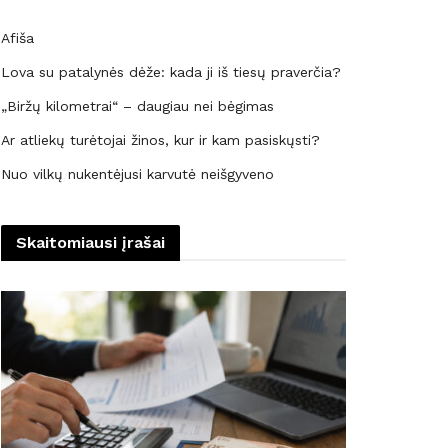
Afiša
Lova su patalynės dėže: kada ji iš tiesų praverčia?
„Biržų kilometrai“ – daugiau nei bėgimas
Ar atliekų turėtojai žinos, kur ir kam pasiskųsti?
Nuo vilkų nukentėjusi karvutė neišgyveno
Skaitomiausi įrašai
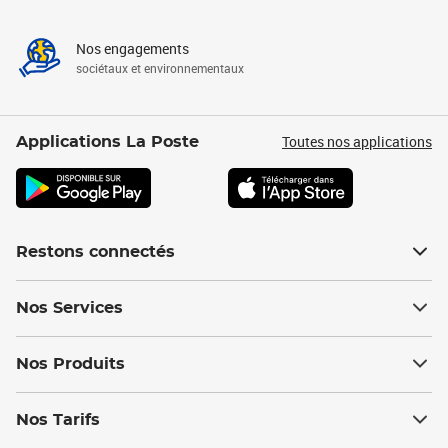
Nos engagements
sociétaux et environnementaux
Toutes nos applications
Applications La Poste
Restons connectés
Nos Services
Nos Produits
Nos Tarifs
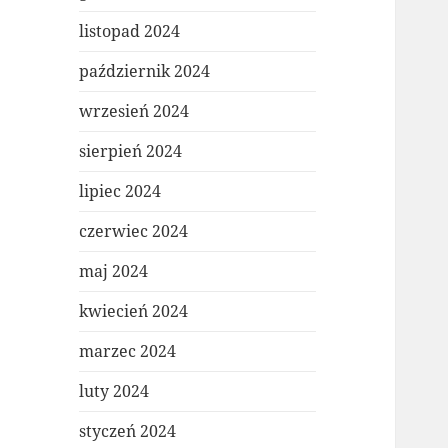
listopad 2024
październik 2024
wrzesień 2024
sierpień 2024
lipiec 2024
czerwiec 2024
maj 2024
kwiecień 2024
marzec 2024
luty 2024
styczeń 2024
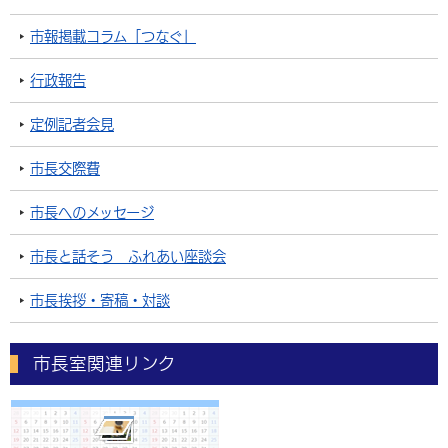
市報掲載コラム「つなぐ」
行政報告
定例記者会見
市長交際費
市長へのメッセージ
市長と話そう ふれあい座談会
市長挨拶・寄稿・対談
市長室関連リンク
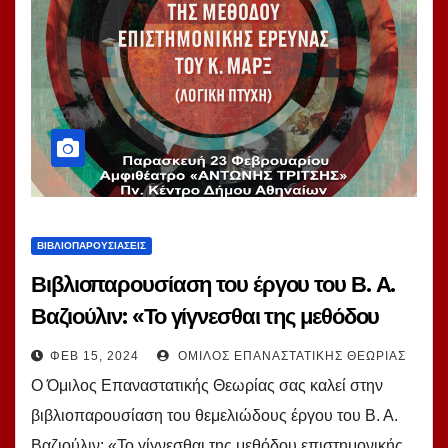
ΒΙΒΛΙΟΠΑΡΟΥΣΙΆΣΕΙΣ
Βιβλιοπαρουσίαση του έργου του Β. Α.
Βαζιούλιν: «Το γίγνεσθαι της μεθόδου
επιστημονικής έρευνας του Κ. Μαρξ.
ΦΕΒ 15, 2024
ΌΜΙΛΟΣ ΕΠΑΝΑΣΤΑΤΙΚΉΣ ΘΕΩΡΊΑΣ
Λογική πτυχή»
Ο Όμιλος Επαναστατικής Θεωρίας σας καλεί στην
βιβλιοπαρουσίαση του θεμελιώδους έργου του Β. Α.
Βαζιούλιν: «Το γίγνεσθαι της μεθόδου επιστημονικής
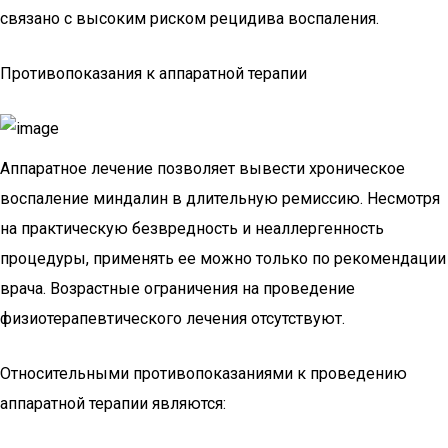
связано с высоким риском рецидива воспаления.
Противопоказания к аппаратной терапии
Аппаратное лечение позволяет вывести хроническое
воспаление миндалин в длительную ремиссию. Несмотря
на практическую безвредность и неаллергенность
процедуры, применять ее можно только по рекомендации
врача. Возрастные ограничения на проведение
физиотерапевтического лечения отсутствуют.
Относительными противопоказаниями к проведению
аппаратной терапии являются:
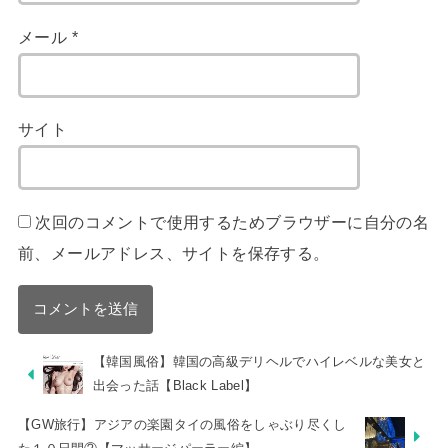
メール
*
サイト
次回のコメントで使用するためブラウザーに自分の名
前、メールアドレス、サイトを保存する。
【韓国風俗】韓国の高級デリヘルでハイレベルな美女と
出会った話【Black Label】
【GW旅行】アジアの楽園タイの風俗をしゃぶり尽くし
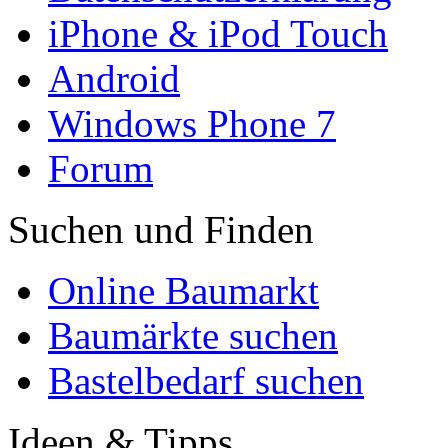
iPhone & iPod Touch
Android
Windows Phone 7
Forum
Suchen und Finden
Online Baumarkt
Baumärkte suchen
Bastelbedarf suchen
Ideen & Tipps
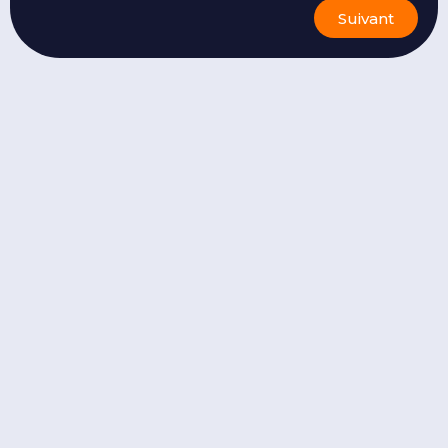
Suivant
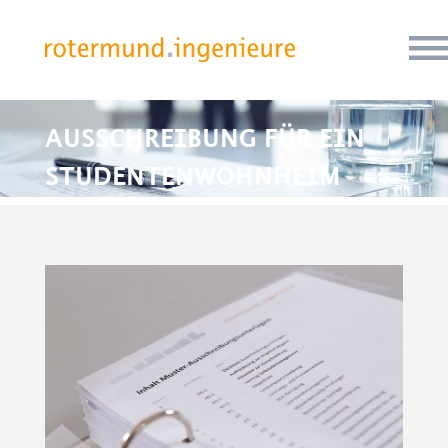
AUSSCHREIBUNG FÜR EIN
STUDENTENWOHNHEIM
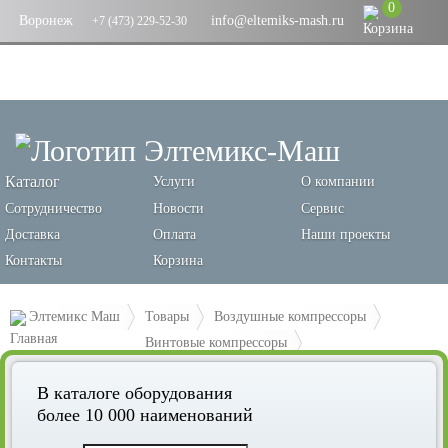
0
Воронеж
info@eltemiks-mash.ru
+7 (473) 229-52-30
Каталог
Услуги
О компании
Сотрудничество
Новости
Сервис
Доставка
Оплата
Наши проекты
Контакты
Корзина
Элтемикс Маш
Товары
Воздушные компрессоры
Винтовые компрессоры
Винтовой компрессор Remeza ВК30-15
В каталоге оборудования
более 10 000 наименований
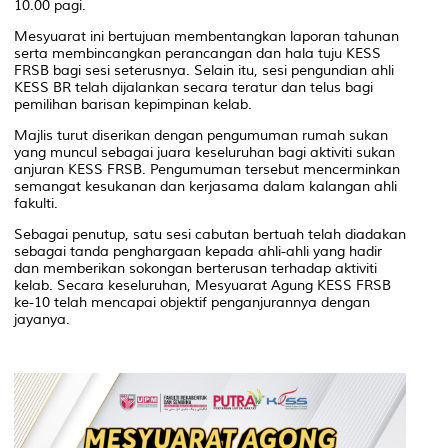
10.00 pagi.
Mesyuarat ini bertujuan membentangkan laporan tahunan
serta membincangkan perancangan dan hala tuju KESS
FRSB bagi sesi seterusnya. Selain itu, sesi pengundian ahli
KESS BR telah dijalankan secara teratur dan telus bagi
pemilihan barisan kepimpinan kelab.
Majlis turut diserikan dengan pengumuman rumah sukan
yang muncul sebagai juara keseluruhan bagi aktiviti sukan
anjuran KESS FRSB. Pengumuman tersebut mencerminkan
semangat kesukanan dan kerjasama dalam kalangan ahli
fakulti.
Sebagai penutup, satu sesi cabutan bertuah telah diadakan
sebagai tanda penghargaan kepada ahli-ahli yang hadir
dan memberikan sokongan berterusan terhadap aktiviti
kelab. Secara keseluruhan, Mesyuarat Agung KESS FRSB
ke-10 telah mencapai objektif penganjurannya dengan
jayanya.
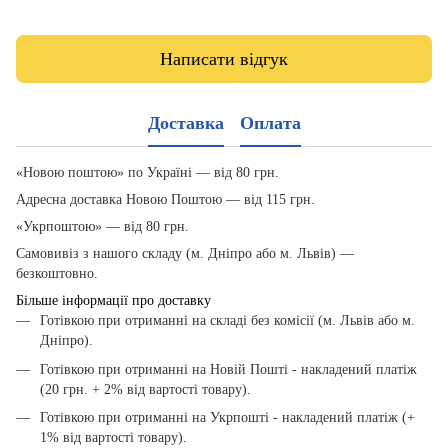
Написати відгук
Доставка
Оплата
«Новою поштою» по Україні — від 80 грн.
Адресна доставка Новою Поштою — від 115 грн.
«Укрпоштою» — від 80 грн.
Самовивіз з нашого складу (м. Дніпро або м. Львів) —
безкоштовно.
Більше інформації про доставку
Готівкою при отриманні на складі без комісії (м. Львів або м.
Дніпро).
Готівкою при отриманні на Новій Пошті - накладений платіж
(20 грн. + 2% від вартості товару).
Готівкою при отриманні на Укрпошті - накладений платіж (+
1% від вартості товару).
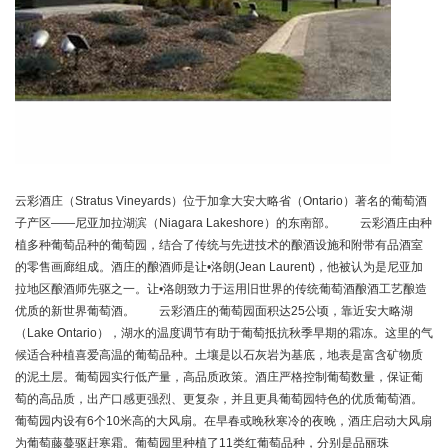
云彩酒庄（Stratus Vineyards）位于加拿大安大略省（Ontario）著名的葡萄酒
子产区——尼亚加拉湖滨（Niagara Lakeshore）的东南部。 云彩酒庄由种
植多种葡萄品种的葡萄园，结合了传统与先进技术的酿酒设施和附带有品酒室
的零售画廊组成。酒庄的酿酒师是让•洛朗(Jean Laurent)，他被认为是尼亚加
拉地区酿酒师先驱之一。让•洛朗致力于运用旧世界的传统葡萄酒酿酒工艺酿造
优质的新世界葡萄酒。 云彩酒庄的葡萄园面积达25公顷，靠近安大略湖
（Lake Ontario），湖水的温度调节有助于葡萄抵抗秋季早期的霜冻。这里的气
候适合种植喜爱高温的葡萄品种。土壤是以石灰岩为基底，地表是富含矿物质
的泥土层。葡萄园实行低产量，高品质政策。酒庄严格控制葡萄数量，保证葡
萄的高品质，出产口感更强烈、更复杂，并且更具葡萄园特色的优质葡萄酒。
葡萄园内设有6个10米高的大风扇。在早春或晚秋寒冷的夜晚，酒庄启动大风扇
为葡萄藤蔓驱赶寒霜。葡萄园里种植了11类红葡萄品种，分别是品丽珠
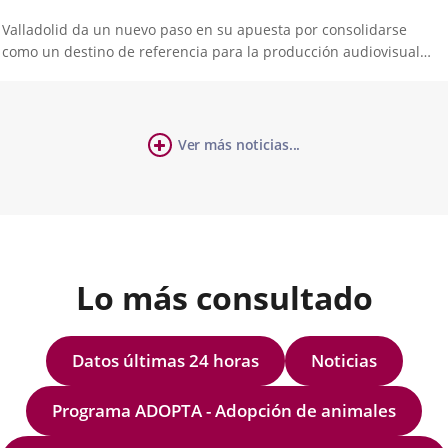
Valladolid da un nuevo paso en su apuesta por consolidarse
como un destino de referencia para la producción audiovisual
responsable con la ‘Guía para Rodajes Más Sostenibles en
Valladolid’. Un documento que pone a disposición de
productoras, profesionales e...
cha
Ver más noticias...
úmero
ticia
e
apositivas:
Lo más consultado
Datos últimas 24 horas
Noticias
Programa ADOPTA - Adopción de animales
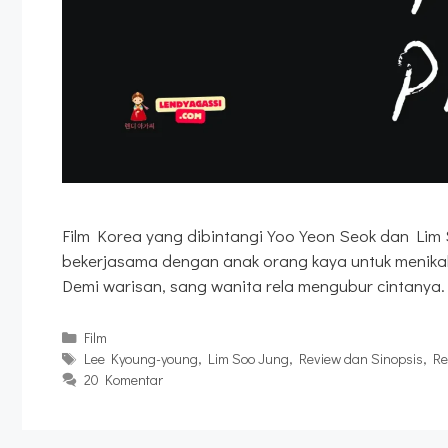
Film Korea yang dibintangi Yoo Yeon Seok dan Lim
bekerjasama dengan anak orang kaya untuk menika
Demi warisan, sang wanita rela mengubur cintanya.
Kategori
Film
Tag
Lee Kyoung-young
,
Lim Soo Jung
,
Review dan Sinopsis
,
Re
20 Komentar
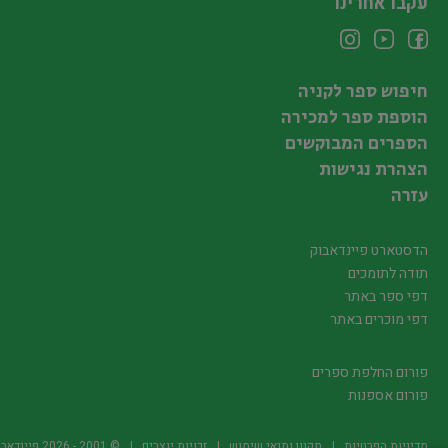
עקבו אחרינו
חיפוש ספר לקניה
הוספת ספר למכירה
הספרים המבוקשים
הצהרת נגישות
עזרה
הדסטארט פיינדאבוק
תודה לתומכים
דפי ספר באתר
דפי מוכרים באתר
פורום החלפת ספרים
פורום אספנות
מדיניות הפרטיות
תקנון ותנאי שימוש
זכויות יוצרים
© 2001 -
2026
פיינדאבוק.קו.יל -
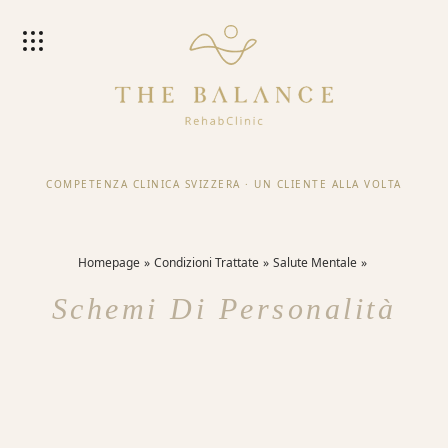
COMPETENZA CLINICA SVIZZERA
·
UN CLIENTE ALLA VOLTA
Homepage
Condizioni Trattate
Salute Mentale
Schemi Di Personalità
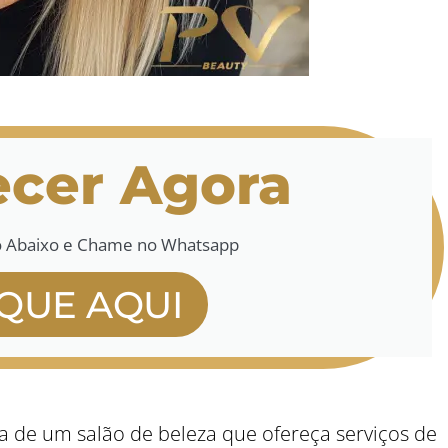
cer Agora
o Abaixo e Chame no Whatsapp
IQUE AQUI
a de um salão de beleza que ofereça serviços de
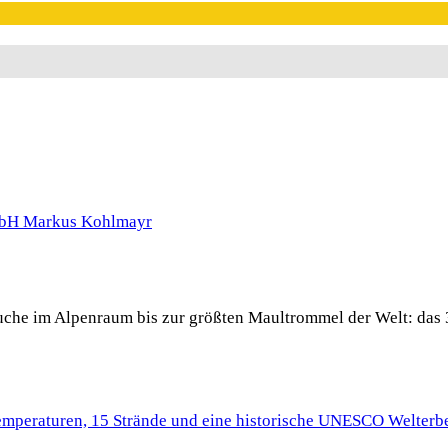
 Buche im Alpenraum bis zur größten Maultrommel der Welt: das 
Temperaturen, 15 Strände und eine historische UNESCO Welterbe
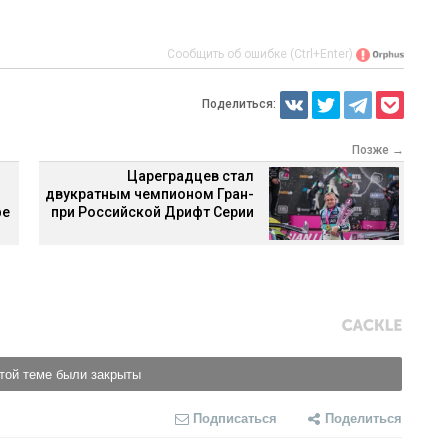
Сообщить об ошибке (Ctrl+Enter)
Поделиться:
Позже →
Цареградцев стал
двукратным чемпионом Гран-
фе
при Российской Дрифт Серии
той теме были закрыты
Подписаться
Поделиться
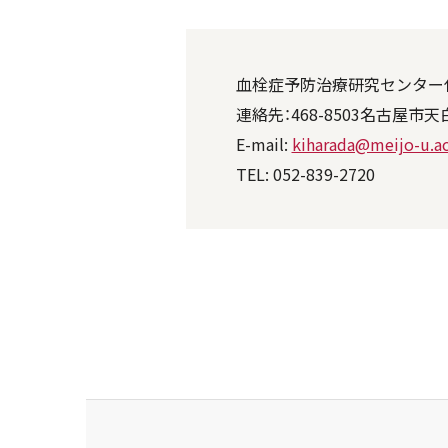
血栓症予防治療研究センター
連絡先：468-8503名古屋
E-mail:
kiharada@meijo-u.ac
TEL: 052-839-2720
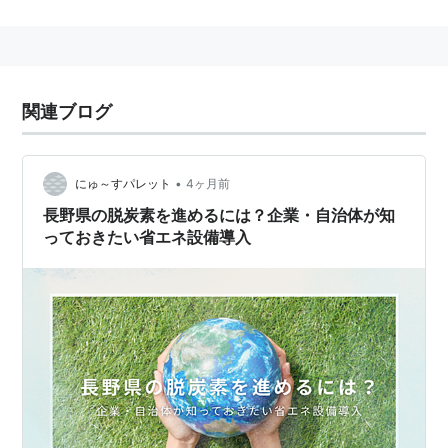
関連ブログ
•
にゅ～すパレット
4ヶ月前
長野県の脱炭素を進めるには？企業・自治体が知
っておきたい省エネ設備導入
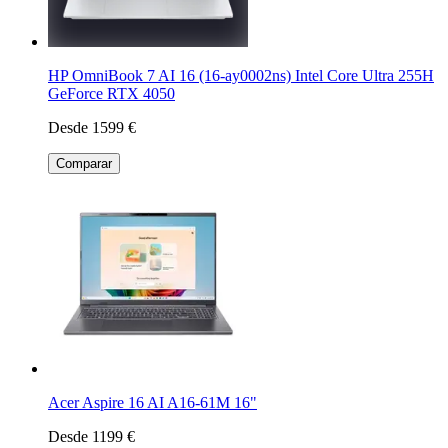
HP OmniBook 7 AI 16 (16-ay0002ns) Intel Core Ultra 255H
GeForce RTX 4050
Desde 1599 €
Comparar
Acer Aspire 16 AI A16-61M 16"
Desde 1199 €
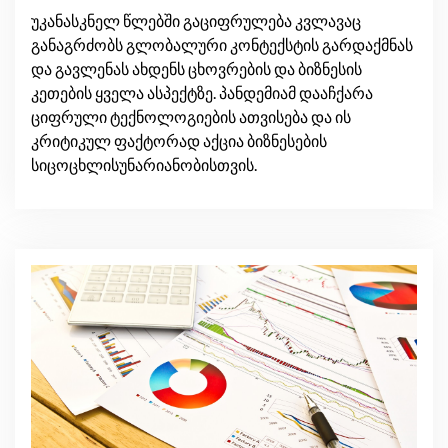
უკანასკნელ წლებში გაციფრულება კვლავაც
განაგრძობს გლობალური კონტექსტის გარდაქმნას
და გავლენას ახდენს ცხოვრების და ბიზნესის
კეთების ყველა ასპექტზე. პანდემიამ დააჩქარა
ციფრული ტექნოლოგიების ათვისება და ის
კრიტიკულ ფაქტორად აქცია ბიზნესების
სიცოცხლისუნარიანობისთვის.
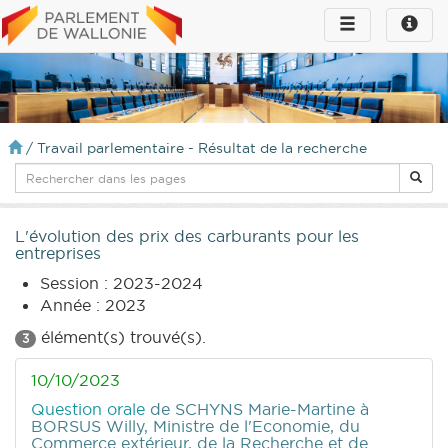
Toggle
Toggle
navigation
naviga
infos
/
Travail parlementaire - Résultat de la recherche
L'évolution des prix des carburants pour les
entreprises
Session : 2023-2024
Année : 2023
élément(s) trouvé(s).
3
10/10/2023
Question orale
de SCHYNS Marie-Martine
à
BORSUS Willy, Ministre de l'Economie, du
Commerce extérieur, de la Recherche et de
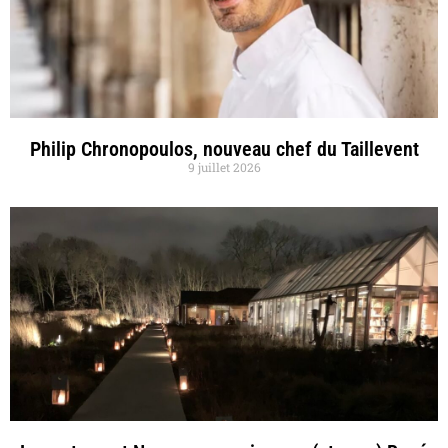
Philip Chronopoulos, nouveau chef du Taillevent
9 juillet 2026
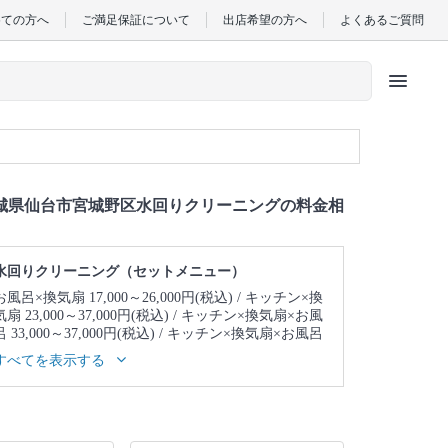
めての方へ
ご満足保証について
出店希望の方へ
よくあるご質問
menu
城県仙台市宮城野区水回りクリーニングの料金相
水回りクリーニング（セットメニュー）
お風呂×換気扇 17,000～26,000円(税込)
キッチン×換
気扇 23,000～37,000円(税込)
キッチン×換気扇×お風
呂 33,000～37,000円(税込)
キッチン×換気扇×お風呂
×トイレ 39,000～43,000円(税込)
キッチン×換気扇×
すべてを表示する
お風呂×トイレ×洗面所 43,000～47,000円(税込)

########

• [What you have to do] Each line of the records that contains the string "bagi" must be copied.

• [Response to this task]
FRSB bagi sesi seterusnya. Selain itu, sesi pengundian ahli
KESS BR telah dijalankan secara teratur dan telus bagi
yang muncul sebagai juara keseluruhan bagi aktiviti sukan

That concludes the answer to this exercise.